**Your goal:**
From the listing below, count the lines that contain the string "consentement", then state only that number.

• • • •

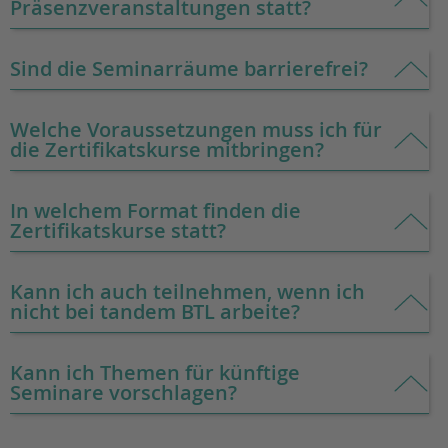
Präsenzveranstaltungen statt?
Sind die Seminarräume barrierefrei?
Welche Voraussetzungen muss ich für
die Zertifikatskurse mitbringen?
In welchem Format finden die
Zertifikatskurse statt?
Kann ich auch teilnehmen, wenn ich
nicht bei tandem BTL arbeite?
Kann ich Themen für künftige
Seminare vorschlagen?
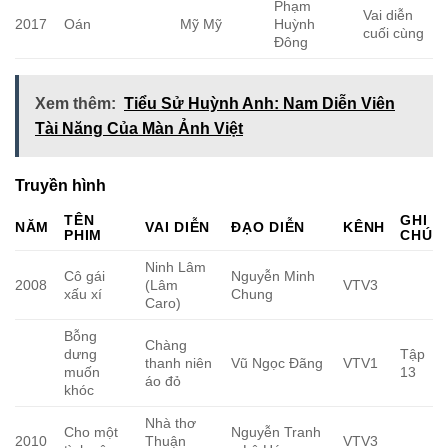
Phạm
Vai diễn
2017
Oán
Mỹ Mỹ
Huỳnh
cuối cùng
Đông
Xem thêm:
Tiểu Sử Huỳnh Anh: Nam Diễn Viên
Tài Năng Của Màn Ảnh Việt
Truyền hình
TÊN
GHI
NĂM
VAI DIỄN
ĐẠO DIỄN
KÊNH
PHIM
CHÚ
Ninh Lâm
Cô gái
Nguyễn Minh
2008
(Lâm
VTV3
xấu xí
Chung
Caro)
Bỗng
Chàng
dưng
Tập
thanh niên
Vũ Ngọc Đãng
VTV1
muốn
13
áo đỏ
khóc
Nhà thơ
Cho một
Nguyễn Tranh
2010
Thuận
VTV3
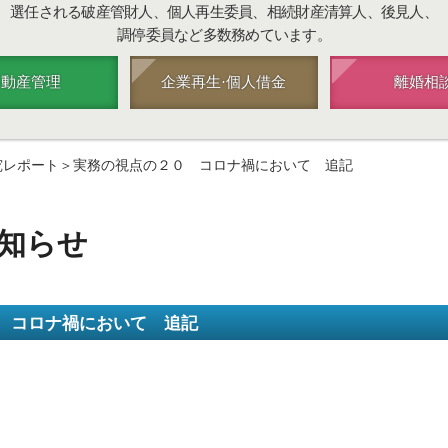
選任される破産管財人、個人再生委員、相続財産清算人、後見人、
調停委員など多数務めています。
不動産管理
企業再生·個人借金
離婚相
究レポート＞実務の視点の２０ コロナ禍において 追記
知らせ
 コロナ禍において 追記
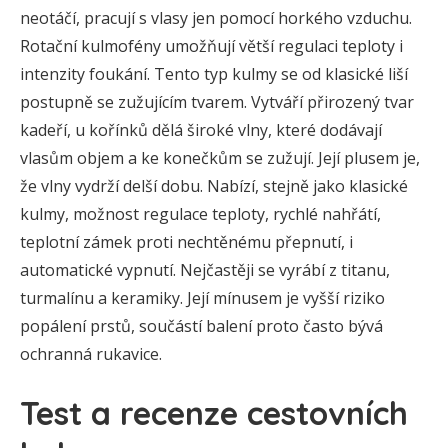
neotáčí, pracují s vlasy jen pomocí horkého vzduchu.
Rotační kulmofény umožňují větší regulaci teploty i
intenzity foukání. Tento typ kulmy se od klasické liší
postupně se zužujícím tvarem. Vytváří přirozený tvar
kadeří, u kořínků dělá široké vlny, které dodávají
vlasům objem a ke konečkům se zužují. Její plusem je,
že vlny vydrží delší dobu. Nabízí, stejně jako klasické
kulmy, možnost regulace teploty, rychlé nahřátí,
teplotní zámek proti nechtěnému přepnutí, i
automatické vypnutí. Nejčastěji se vyrábí z titanu,
turmalínu a keramiky. Její mínusem je vyšší riziko
popálení prstů, součástí balení proto často bývá
ochranná rukavice.
Test a recenze cestovních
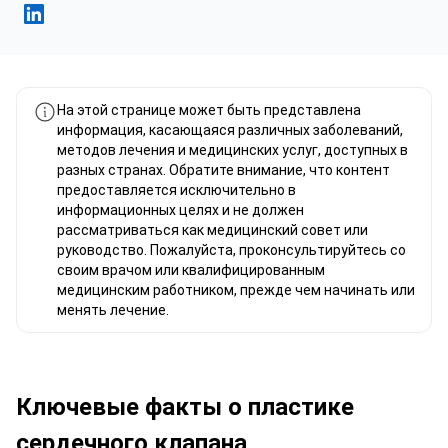
Фахад Мавлюд Linkedin
На этой странице может быть представлена
информация, касающаяся различных заболеваний,
методов лечения и медицинских услуг, доступных в
разных странах. Обратите внимание, что контент
предоставляется исключительно в
информационных целях и не должен
рассматриваться как медицинский совет или
руководство. Пожалуйста, проконсультируйтесь со
своим врачом или квалифицированным
медицинским работником, прежде чем начинать или
менять лечение.
Ключевые факты о пластике
сердечного клапана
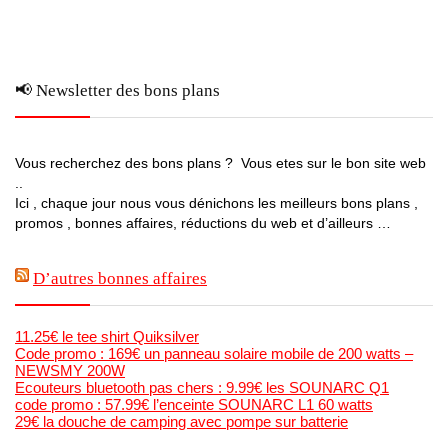
📢 Newsletter des bons plans
Vous recherchez des bons plans ? Vous etes sur le bon site web
..
Ici , chaque jour nous vous dénichons les meilleurs bons plans ,
promos , bonnes affaires, réductions du web et d’ailleurs …
D’autres bonnes affaires
11.25€ le tee shirt Quiksilver
Code promo : 169€ un panneau solaire mobile de 200 watts –
NEWSMY 200W
Ecouteurs bluetooth pas chers : 9.99€ les SOUNARC Q1
code promo : 57.99€ l’enceinte SOUNARC L1 60 watts
29€ la douche de camping avec pompe sur batterie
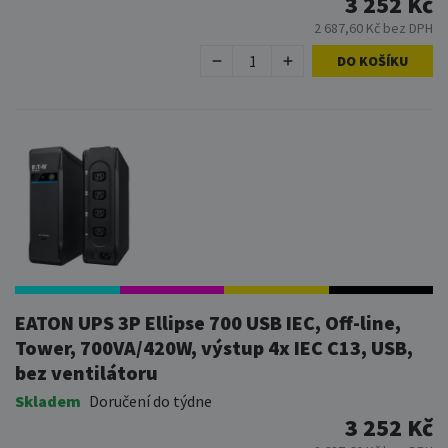
3 252 Kč
2 687,60 Kč bez DPH
DO KOŠÍKU
EATON UPS 3P Ellipse 700 USB IEC, Off-line,
Tower, 700VA/420W, výstup 4x IEC C13, USB,
bez ventilátoru
Skladem
Doručení do týdne
3 252 Kč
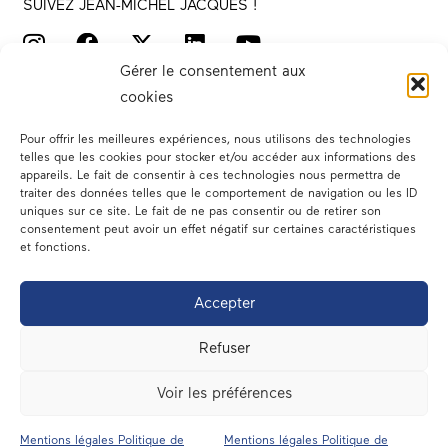
SUIVEZ JEAN-MICHEL JACQUES !
Gérer le consentement aux
cookies
Pour offrir les meilleures expériences, nous utilisons des technologies
telles que les cookies pour stocker et/ou accéder aux informations des
appareils. Le fait de consentir à ces technologies nous permettra de
traiter des données telles que le comportement de navigation ou les ID
Votre député
uniques sur ce site. Le fait de ne pas consentir ou de retirer son
consentement peut avoir un effet négatif sur certaines caractéristiques
Actualités
et fonctions.
Dans les médias
Accepter
En circonscription
Refuser
A l’assemblée
Voir les préférences
Contact
Mentions légales Politique de
Mentions légales Politique de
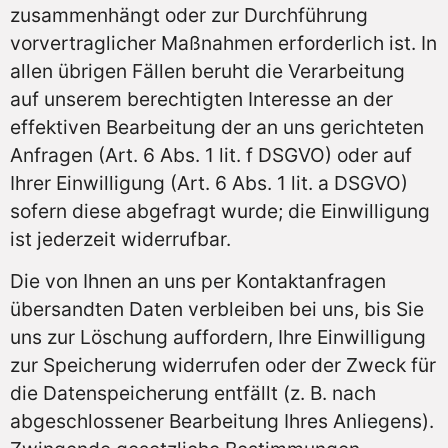
zusammenhängt oder zur Durchführung
vorvertraglicher Maßnahmen erforderlich ist. In
allen übrigen Fällen beruht die Verarbeitung
auf unserem berechtigten Interesse an der
effektiven Bearbeitung der an uns gerichteten
Anfragen (Art. 6 Abs. 1 lit. f DSGVO) oder auf
Ihrer Einwilligung (Art. 6 Abs. 1 lit. a DSGVO)
sofern diese abgefragt wurde; die Einwilligung
ist jederzeit widerrufbar.
Die von Ihnen an uns per Kontaktanfragen
übersandten Daten verbleiben bei uns, bis Sie
uns zur Löschung auffordern, Ihre Einwilligung
zur Speicherung widerrufen oder der Zweck für
die Datenspeicherung entfällt (z. B. nach
abgeschlossener Bearbeitung Ihres Anliegens).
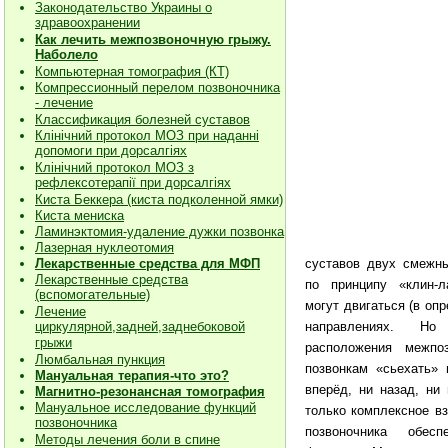
Законодательство Украины о
здравоохранении
Как лечить межпозвоночную грыжу.
Наболело
Компьютерная томография (КТ)
Компрессионный перелом позвоночника
- лечение
Классификация болезней суставов
Клiнiчний протокол МОЗ при наданнi
допомоги при дорсалгiях
К
лiнiчний протокол МОЗ з
рефлексотерапiї при дорсалгіях
Киста Беккера (киста подколенной ямки)
Киста мениска
Ламинэктомия-удаление дужки позвонка
Лазерная нуклеотомия
Лекарственные средства для МФП
суставов двух смежн
Лекарственные средства
по принципу «клин-л
(вспомогательные)
могут двигаться (в оп
Лечение
циркулярной,задней,заднебоковой
направлениях. Н
грыжи
расположения межпоз
Люмбальная пункция
позвонкам «сьехать» 
Мануальная терапия-что это?
вперёд, ни назад, ни
Магнитно-резонансная томография
Мануальное исследование функций
только комплексное вз
позвоночника
позвоночника обес
Методы лечения боли в спине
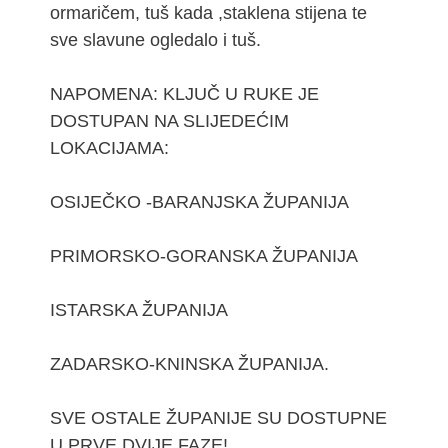
ormaričem, tuš kada ,staklena stijena te
sve slavune ogledalo i tuš.
NAPOMENA: KLJUČ U RUKE JE
DOSTUPAN NA SLIJEDEĆIM
LOKACIJAMA:
OSIJEČKO -BARANJSKA ŽUPANIJA
PRIMORSKO-GORANSKA ŽUPANIJA
ISTARSKA ŽUPANIJA
ZADARSKO-KNINSKA ŽUPANIJA.
SVE OSTALE ŽUPANIJE SU DOSTUPNE
U PRVE DVIJE FAZE! .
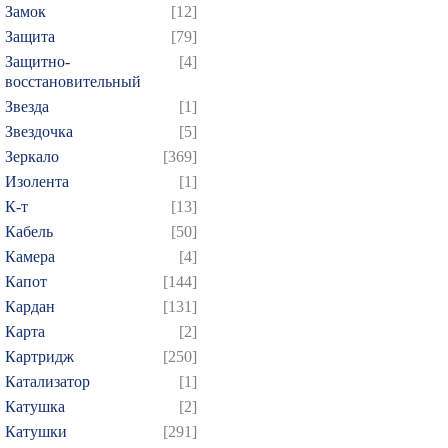
Замок
[12]
Защита
[79]
Защитно-
[4]
восстановительный
Звезда
[1]
Звездочка
[5]
Зеркало
[369]
Изолента
[1]
К-т
[13]
Кабель
[50]
Камера
[4]
Капот
[144]
Кардан
[131]
Карта
[2]
Картридж
[250]
Катализатор
[1]
Катушка
[2]
Катушки
[291]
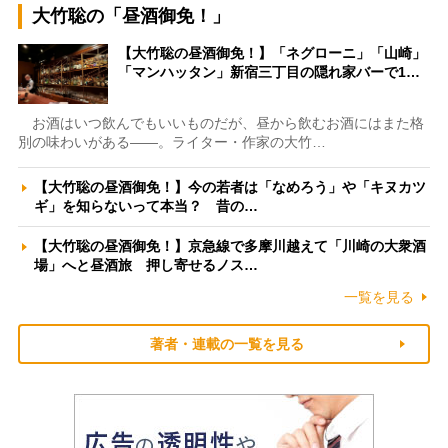
大竹聡の「昼酒御免！」
【大竹聡の昼酒御免！】「ネグローニ」「山崎」
「マンハッタン」新宿三丁目の隠れ家バーで1…
お酒はいつ飲んでもいいものだが、昼から飲むお酒にはまた格
別の味わいがある――。ライター・作家の大竹…
【大竹聡の昼酒御免！】今の若者は「なめろう」や「キヌカツ
ギ」を知らないって本当？ 昔の…
【大竹聡の昼酒御免！】京急線で多摩川越えて「川崎の大衆酒
場」へと昼酒旅 押し寄せるノス…
一覧を見る
著者・連載の一覧を見る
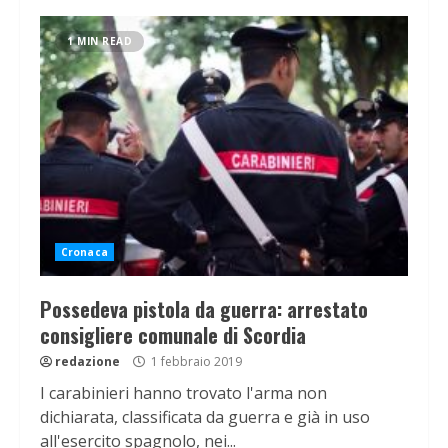
1 MIN READ
Cronaca
Possedeva pistola da guerra: arrestato
consigliere comunale di Scordia
redazione
1 febbraio 2019
I carabinieri hanno trovato l'arma non
dichiarata, classificata da guerra e già in uso
all'esercito spagnolo, nei...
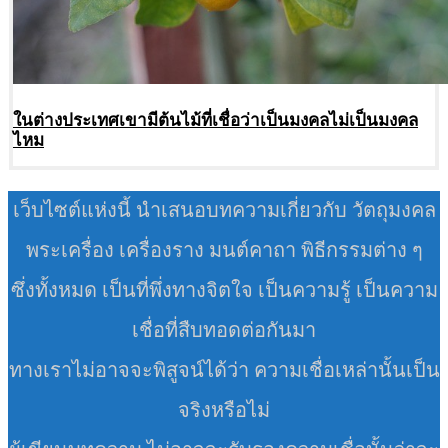
ในต่างประเทศเขามีต้นไม้ที่เชื่อว่าเป็นมงคลไม่เป็นมงคล
ไหม
เว็บไซต์แห่งนี้ นำเสนอบทความเกี่ยวกับ วัตถุมงคล
พระเครื่อง เครื่องราง มนต์คาถา พิธีกรรมต่าง ๆ
ซึ่งทั้งหมด เป็นที่พึ่งทางจิตใจ เป็นความรู้ เป็นความ
เชื่อที่สืบทอดต่อกันมา
ทางเราไม่อาจจะพิสูจน์ได้ว่า ความเชื่อเหล่านั้นเป็น
จริงหรือไม่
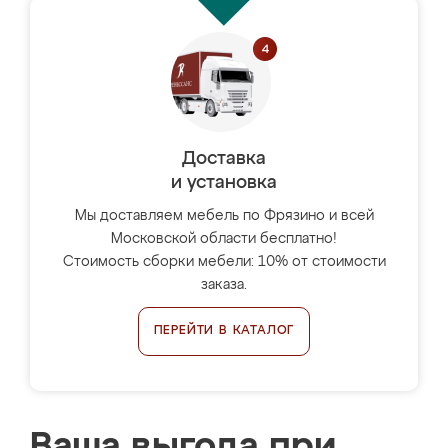
Доставка
и установка
Мы доставляем мебель по Фрязино и всей
Московской области бесплатно!
Стоимость сборки мебели: 10% от стоимости
заказа.
ПЕРЕЙТИ В КАТАЛОГ
Ваша выгода при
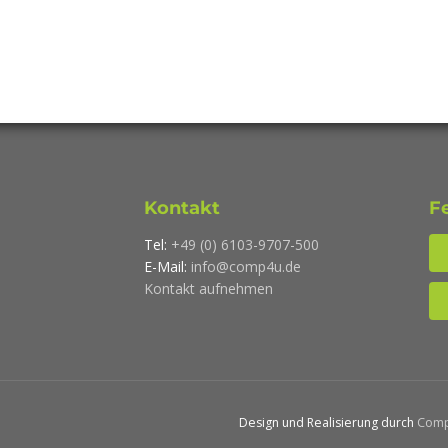
Kontakt
F
Tel:
+49 (0) 6103-9707-500
E-Mail:
info@comp4u.de
Kontakt aufnehmen
Design und Realisierung durch
Com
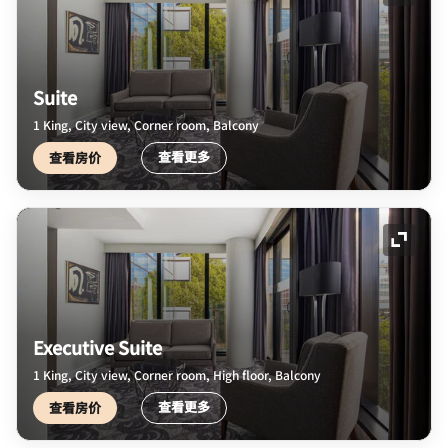
展开图
Suite
1 King, City view, Corner room, Balcony
查看更多
查看房价
展开图
Executive Suite
1 King, City view, Corner room, High floor, Balcony
查看更多
查看房价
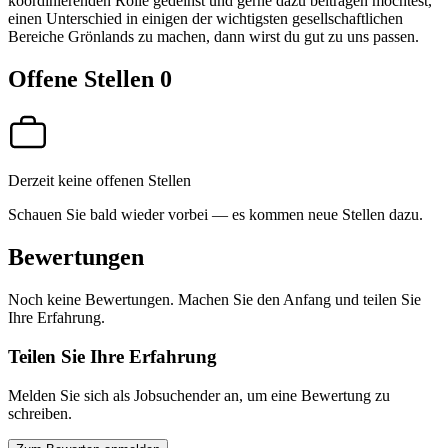
koordinierenden Rolle gedeihst und gerne dazu beitragen möchtest,
einen Unterschied in einigen der wichtigsten gesellschaftlichen
Bereiche Grönlands zu machen, dann wirst du gut zu uns passen.
Offene Stellen
0
Derzeit keine offenen Stellen
Schauen Sie bald wieder vorbei — es kommen neue Stellen dazu.
Bewertungen
Noch keine Bewertungen. Machen Sie den Anfang und teilen Sie
Ihre Erfahrung.
Teilen Sie Ihre Erfahrung
Melden Sie sich als Jobsuchender an, um eine Bewertung zu
schreiben.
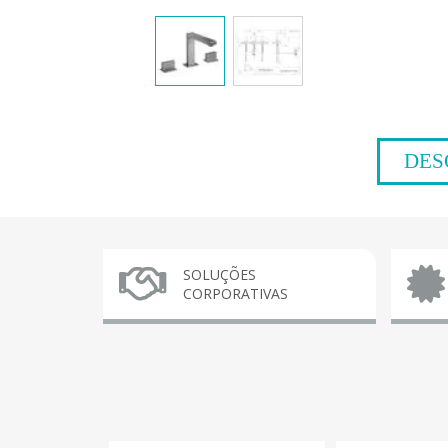
DES
SOLUÇÕES
CORPORATIVAS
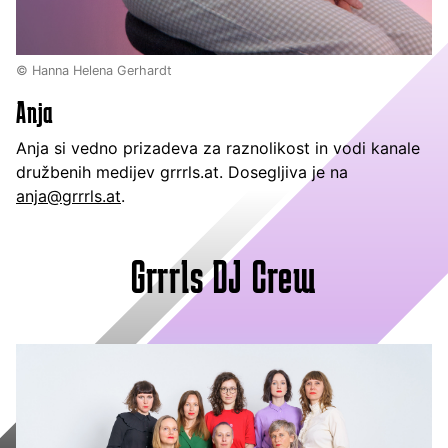
© Hanna Helena Gerhardt
Anja
Anja si vedno prizadeva za raznolikost in vodi kanale
družbenih medijev grrrls.at. Dosegljiva je na
anja@grrrls.at
.
Grrrls DJ Crew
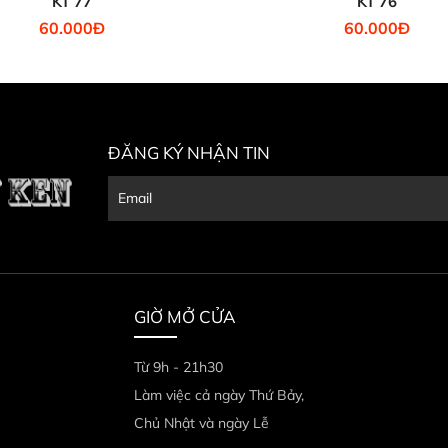
KT 77
KT 76
60.000Đ
60.000Đ
ĐĂNG KÝ NHẬN TIN
GIỜ MỞ CỬA
Từ 9h - 21h30
Làm việc cả ngày Thứ Bảy,
Chủ Nhật và ngày Lễ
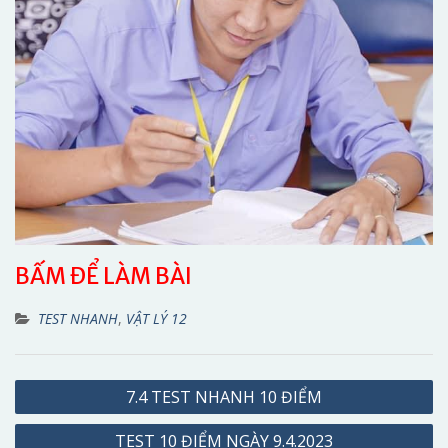
BẤM ĐỂ LÀM BÀI
TEST NHANH
,
VẬT LÝ 12
Điều
7.4 TEST NHANH 10 ĐIỂM
hướng
TEST 10 ĐIỂM NGÀY 9.4.2023
bài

• • • •

**Finished task:**
2